Du côté de la pratique

Il n’est question que de pratique dans ce livre, ou peut-être plutôt de praxis, de la théorie de la pratique. Comment accueillir ? Comment aller vers sans aliéner cet autre qui ne nous a souvent rien demandé ? Chaque soignant où qu’il travaille peut s’enrichir de la lecture de ce livre, des questions qui se posent aux maraudeurs. Il faut mâcher et remâcher. Associer en pensant à tel ou tel patient. Les patients sont présents, voire omniprésents dans ce livre. M. Behti irradie. Il a connu Marie-France alors qu’elle était toute jeune infirmière, il la retrouve alors que retraitée, elle maraude et vient sur son territoire. Elle l’accompagnera jusqu’à la mort. Le livre lui est d’ailleurs dédié. Comment accompagner jusqu’au bout ? Pendant des années ? Comment rester vivant dans cette relation ? Comment faire pour qu’elle reste vivante ?

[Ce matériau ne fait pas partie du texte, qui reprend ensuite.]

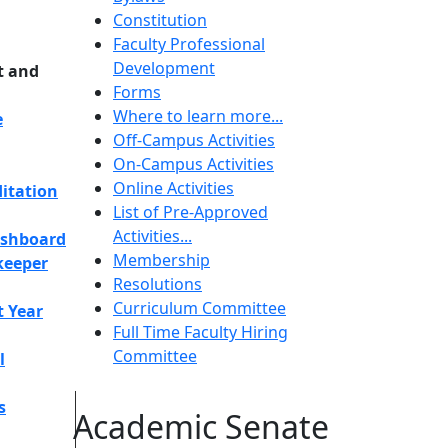
Constitution
Faculty Professional
Development
t and
Forms
Where to learn more...
e
Off-Campus Activities
On-Campus Activities
Online Activities
itation
List of Pre-Approved
Activities...
ashboard
Membership
keeper
Resolutions
Curriculum Committee
t Year
Full Time Faculty Hiring
Committee
l
s
Academic Senate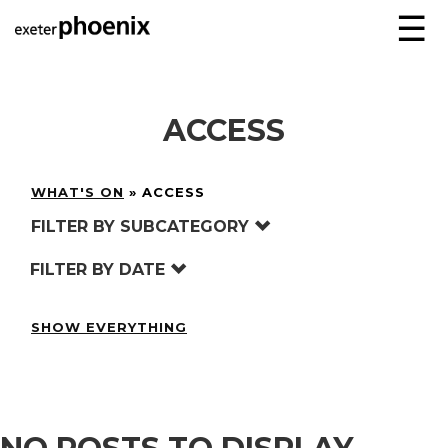
☰
ACCESS
WHAT'S ON
»
ACCESS
FILTER BY SUBCATEGORY
FILTER BY DATE
SHOW EVERYTHING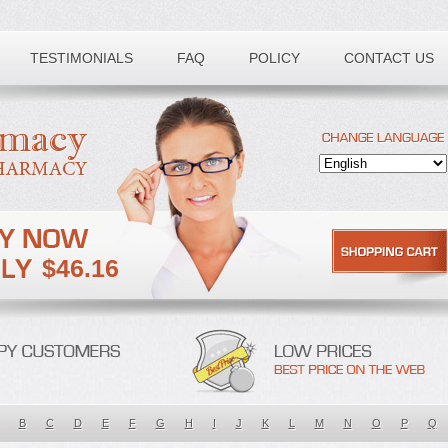
TESTIMONIALS
FAQ
POLICY
CONTACT US
$46.16
B
C
D
E
F
G
H
I
J
K
L
M
N
O
P
Q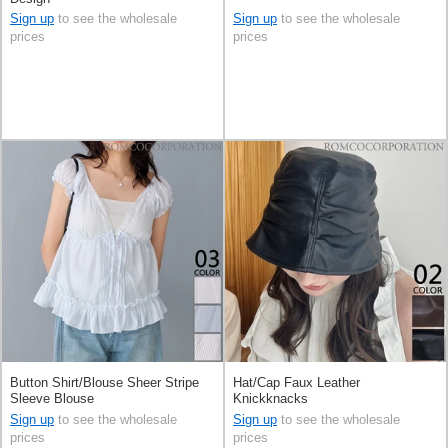
Sign up
to see the wholesale
Sign up
to see the wholesale
prices
prices
Button Shirt/Blouse Sheer Stripe
Hat/Cap Faux Leather
Sleeve Blouse
Knickknacks
Sign up
to see the wholesale
Sign up
to see the wholesale
prices
prices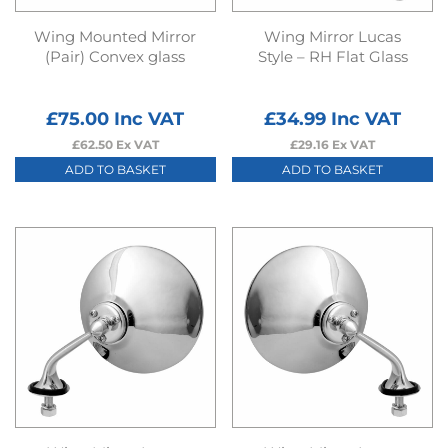
Wing Mounted Mirror
Wing Mirror Lucas
(Pair) Convex glass
Style – RH Flat Glass
£
75.00
Inc VAT
£
34.99
Inc VAT
£
62.50
Ex VAT
£
29.16
Ex VAT
ADD TO BASKET
ADD TO BASKET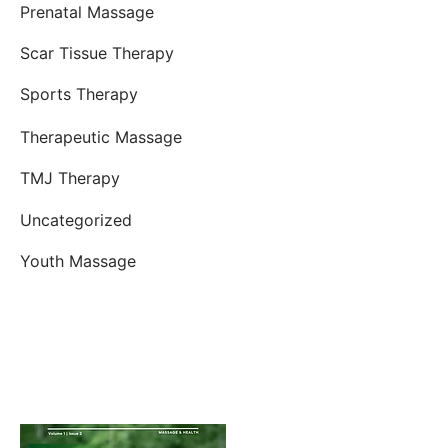
Prenatal Massage
Scar Tissue Therapy
Sports Therapy
Therapeutic Massage
TMJ Therapy
Uncategorized
Youth Massage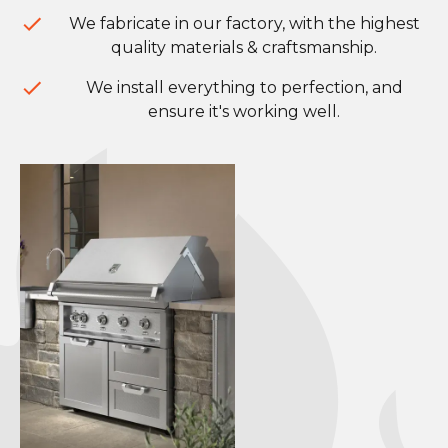
We fabricate in our factory, with the highest
quality materials & craftsmanship.
We install everything to perfection, and
ensure it's working well.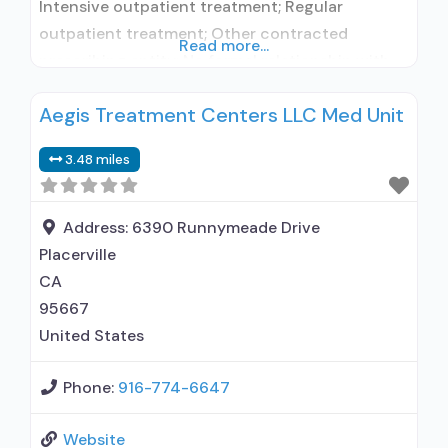
Intensive outpatient treatment; Regular
outpatient treatment; Other contracted
Read more...
prescribing entity; No formal relationship with
prescribing entity; Accepts clients using
Aegis Treatment Centers LLC Med Unit
medication assisted treatment for alcohol use
disorder but prescribed elsewhere; No formal
3.48 miles
relationship with prescribing entity; Accepts
clients using MAT but prescribed elsewhere;
Anger management; Brief intervention;
Address:
6390 Runnymeade Drive
Cognitive behavioral therapy;
Placerville
CA
95667
United States
Phone:
916-774-6647
Website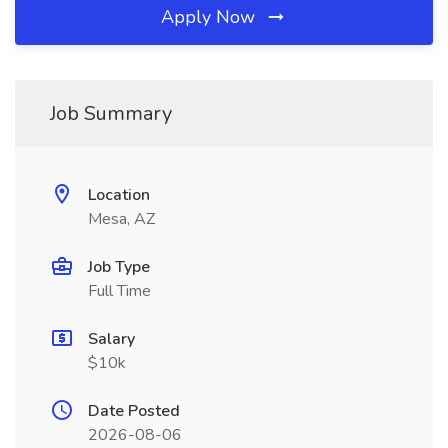
Apply Now
Job Summary
Location
Mesa, AZ
Job Type
Full Time
Salary
$10k
Date Posted
2026-08-06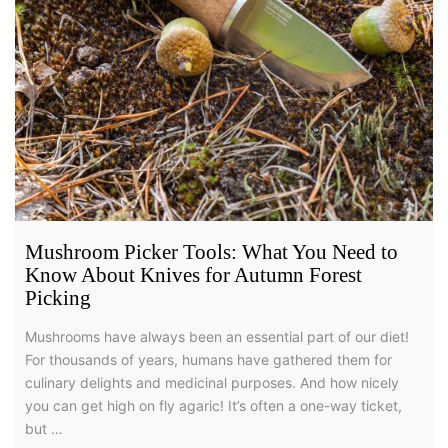
Mushroom Picker Tools: What You Need to
Know About Knives for Autumn Forest
Picking
Mushrooms have always been an essential part of our diet!
For thousands of years, humans have gathered them for
culinary delights and medicinal purposes. And how nicely
you can get high on fly agaric! It’s often a one-way ticket,
but …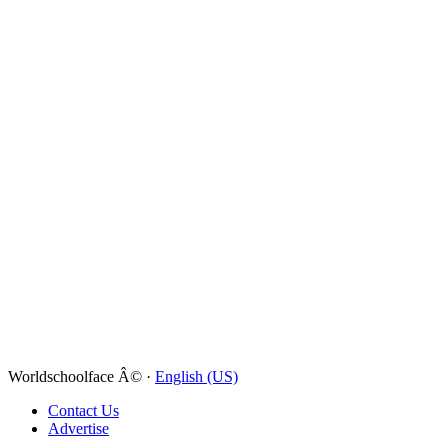
Worldschoolface Â© ·
English (US)
Contact Us
Advertise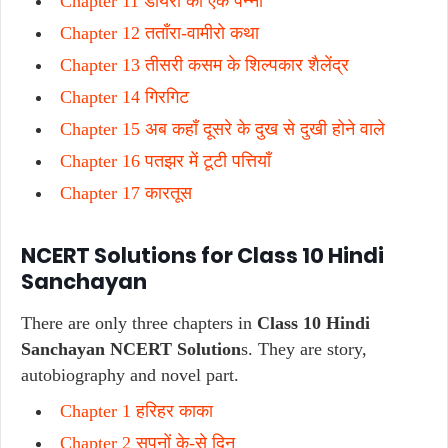
Chapter 11 डायरी का एक पन्ना
Chapter 12 तताँरा-वामीरो कथा
Chapter 13 तीसरी कसम के शिल्पकार शैलेंद्र
Chapter 14 गिरगिट
Chapter 15 अब कहाँ दूसरे के दुख से दुखी होने वाले
Chapter 16 पतझर में टूटी पत्तियाँ
Chapter 17 कारतूस
NCERT Solutions for Class 10 Hindi
Sanchayan
There are only three chapters in
Class 10 Hindi
Sanchayan NCERT Solution
s. They are story,
autobiography and novel part.
Chapter 1 हरिहर काका
Chapter 2 सपनों के-से दिन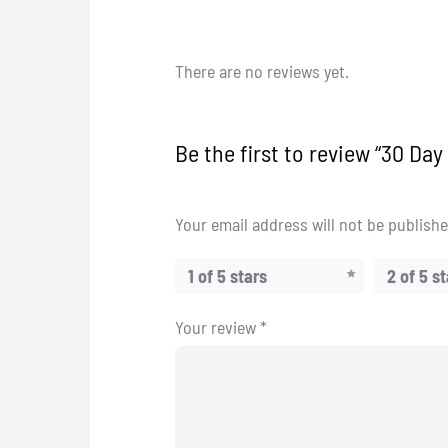
There are no reviews yet.
Be the first to review “30 Da
Your email address will not be publishe
1 of 5 stars
2 of 5 s
Your review
*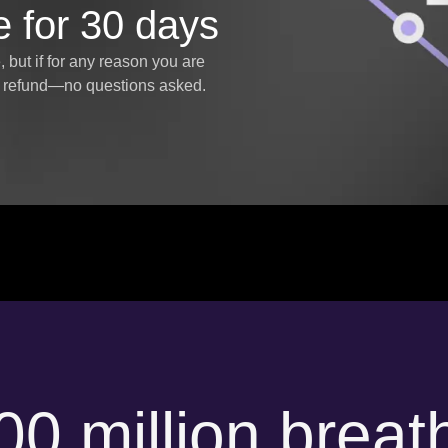
e for 30 days
but if for any reason you are
ll refund—no questions asked.
00 million breat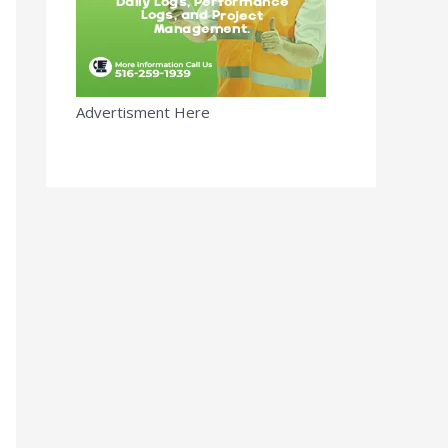
Advertisment Here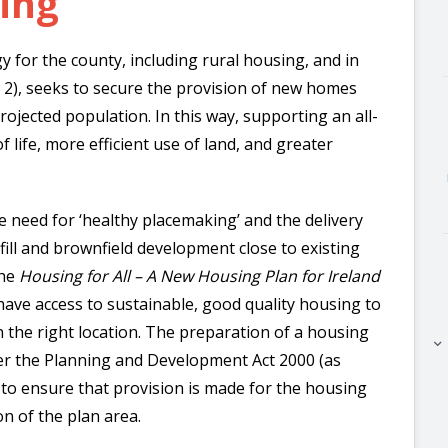
sing
y for the county, including rural housing, and in
r 2), seeks to secure the provision of new homes
rojected population. In this way, supporting an all-
 life, more efficient use of land, and greater
e need for ‘healthy placemaking’ and the delivery
nfill and brownfield development close to existing
the
Housing for All – A New Housing Plan for Ireland
have access to sustainable, good quality housing to
n the right location.
The preparation of a housing
keyboard_arrow_right
er the Planning and Development Act 2000 (as
to ensure that provision is made for the housing
n of the plan area.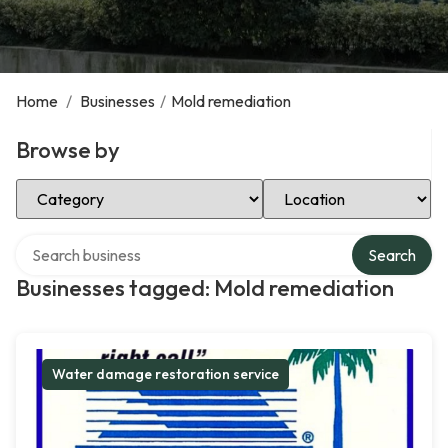
Home
/
Businesses
/
Mold remediation
Browse by
Select Category
Select Location
Search over directory
Search
Businesses tagged: Mold remediation
Water damage restoration service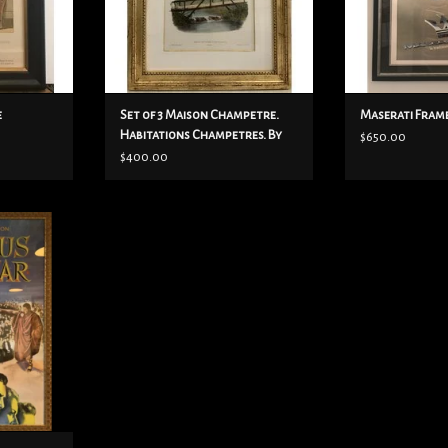
20”x15 1/2”
ADD TO CART
e
Set of 3 Maison Champetre.
Maserati Fram
Habitations Champetres. By
$650.00
Victor Petit
$400.00
d poster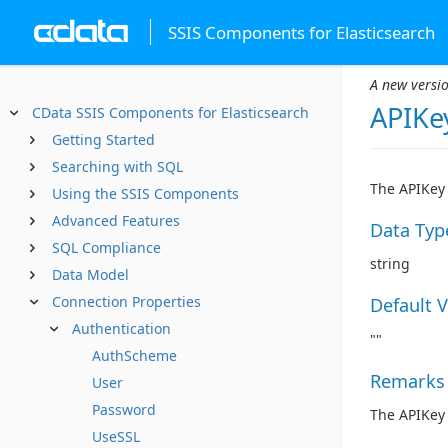
SSIS Components for Elasticsearch
A new versio
APIKe
CData SSIS Components for Elasticsearch
Getting Started
Searching with SQL
The APIKey 
Using the SSIS Components
Advanced Features
Data Typ
SQL Compliance
string
Data Model
Connection Properties
Default 
Authentication
""
AuthScheme
Remarks
User
Password
The APIKey 
UseSSL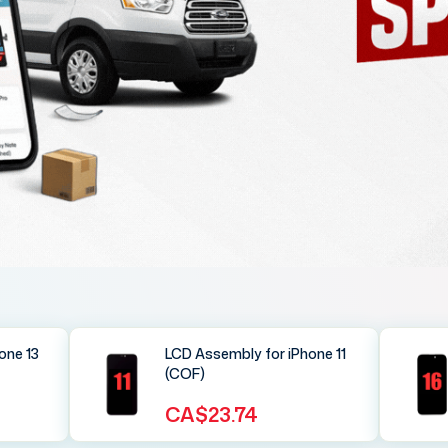
one 13
LCD Assembly for iPhone 11
(COF)
CA$23.74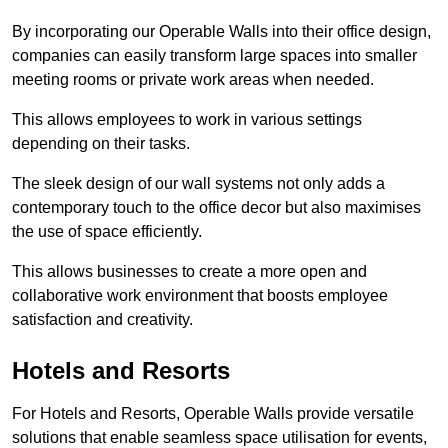
By incorporating our Operable Walls into their office design,
companies can easily transform large spaces into smaller
meeting rooms or private work areas when needed.
This allows employees to work in various settings
depending on their tasks.
The sleek design of our wall systems not only adds a
contemporary touch to the office decor but also maximises
the use of space efficiently.
This allows businesses to create a more open and
collaborative work environment that boosts employee
satisfaction and creativity.
Hotels and Resorts
For Hotels and Resorts, Operable Walls provide versatile
solutions that enable seamless space utilisation for events,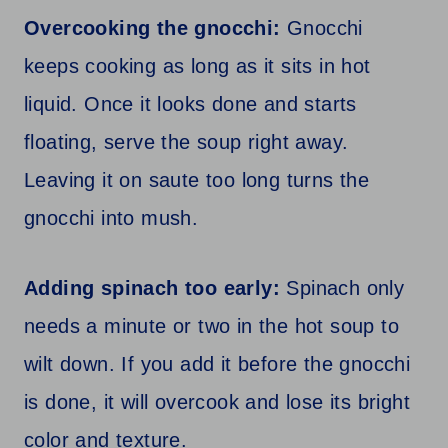
Overcooking the gnocchi:
Gnocchi
keeps cooking as long as it sits in hot
liquid. Once it looks done and starts
floating, serve the soup right away.
Leaving it on saute too long turns the
gnocchi into mush.
Adding spinach too early:
Spinach only
needs a minute or two in the hot soup to
wilt down. If you add it before the gnocchi
is done, it will overcook and lose its bright
color and texture.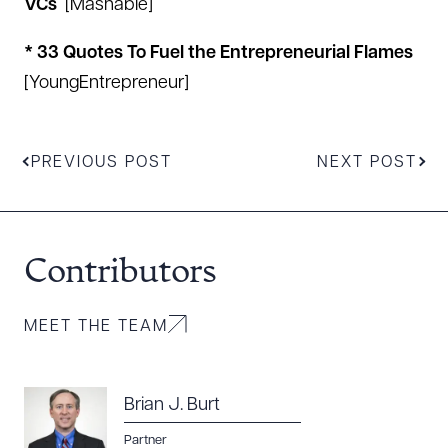
VCs
[
Mashable
]
* 33 Quotes To Fuel the Entrepreneurial Flames
[
YoungEntrepreneur
]
PREVIOUS POST
NEXT POST
Contributors
Download Queue
Drag to order
MEET THE TEAM
CLEAR ALL
Brian J. Burt
DOWNLOAD DOC
DOWNLOAD PDF
Partner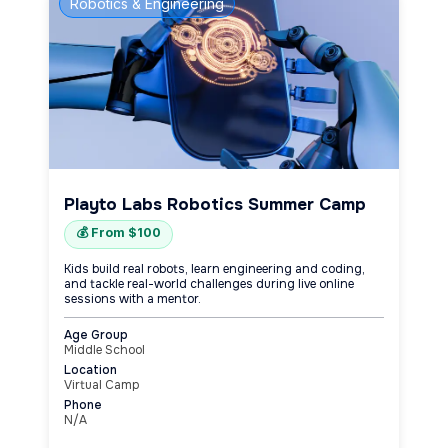
Robotics & Engineering
Playto Labs Robotics Summer Camp
💰 From $100
Kids build real robots, learn engineering and coding,
and tackle real-world challenges during live online
sessions with a mentor.
Age Group
Middle School
Location
Virtual Camp
Phone
N/A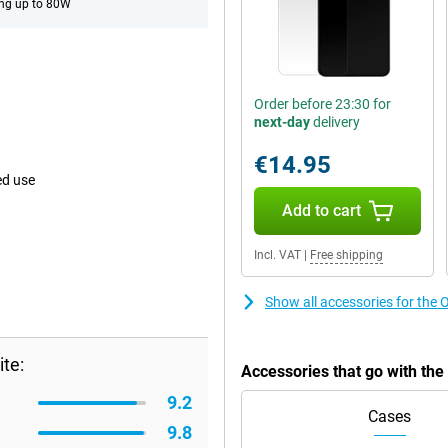
ng up to 80W
Order before 23:30 for
next-day
delivery
€14.95
ed use
Add to cart
Incl. VAT
|
Free shipping
Show all accessories for th
te:
Accessories that go with th
9.2
Cases
9.8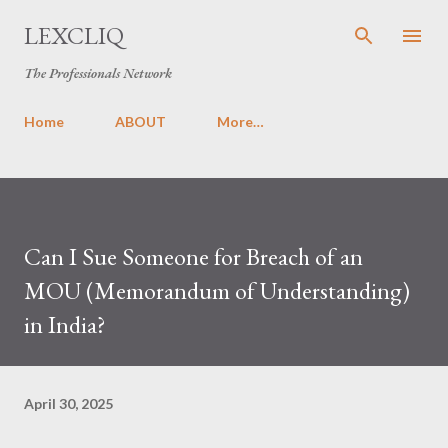
Skip to main content
LEXCLIQ
The Professionals Network
Home
ABOUT
More…
Can I Sue Someone for Breach of an
MOU (Memorandum of Understanding)
in India?
April 30, 2025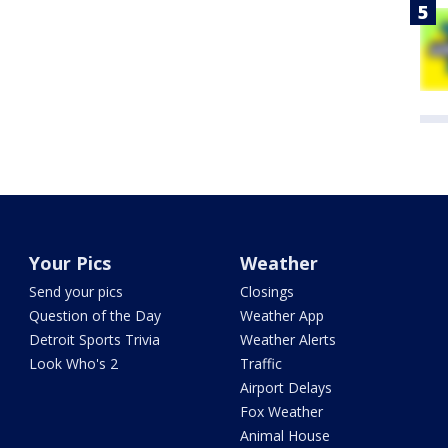
Your Pics
Weather
Send your pics
Closings
Question of the Day
Weather App
Detroit Sports Trivia
Weather Alerts
Look Who's 2
Traffic
Airport Delays
Fox Weather
Animal House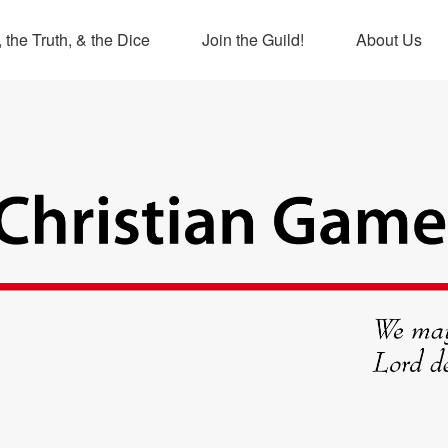
 the Truth, & the Dice
Join the Guild!
About Us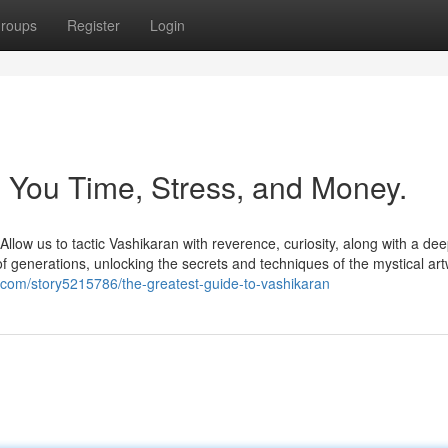
roups
Register
Login
 You Time, Stress, and Money.
 सच Allow us to tactic Vashikaran with reverence, curiosity, along with a de
f generations, unlocking the secrets and techniques of the mystical art
.com/story5215786/the-greatest-guide-to-vashikaran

Apport de cette lecture aux soignant(e)s

Le soin est politique. Cet axiome se vérifie dans l’ouvrage. Les dispositifs anti-SDF mis en œuvre par la mairie, les pratiques hygiéniques de la voirie contribuent à « pourrir » la vie des personnes rencontrées. Les maraudeurs doivent constamment s’adapter. L’infirmier, jeune ou moins jeune, découvrira une écoute dynamique et collective qui permet de garder une conscience claire de l’ambiance de la rue et des évolutions des conditions de vie, mais « aussi une attention de chacun envers chacun qui nous permet d’être le plus disponible possible lorsque nous arrivons en présence d’une personne « sans abri »."

Ces relations, au fond, c’est l’abri des sans abri.

Dominique Friard

NEGREL (M-F), NEGREL (R) (dir.), Résistance et travail de rue, Editions d’une, Paris 2019.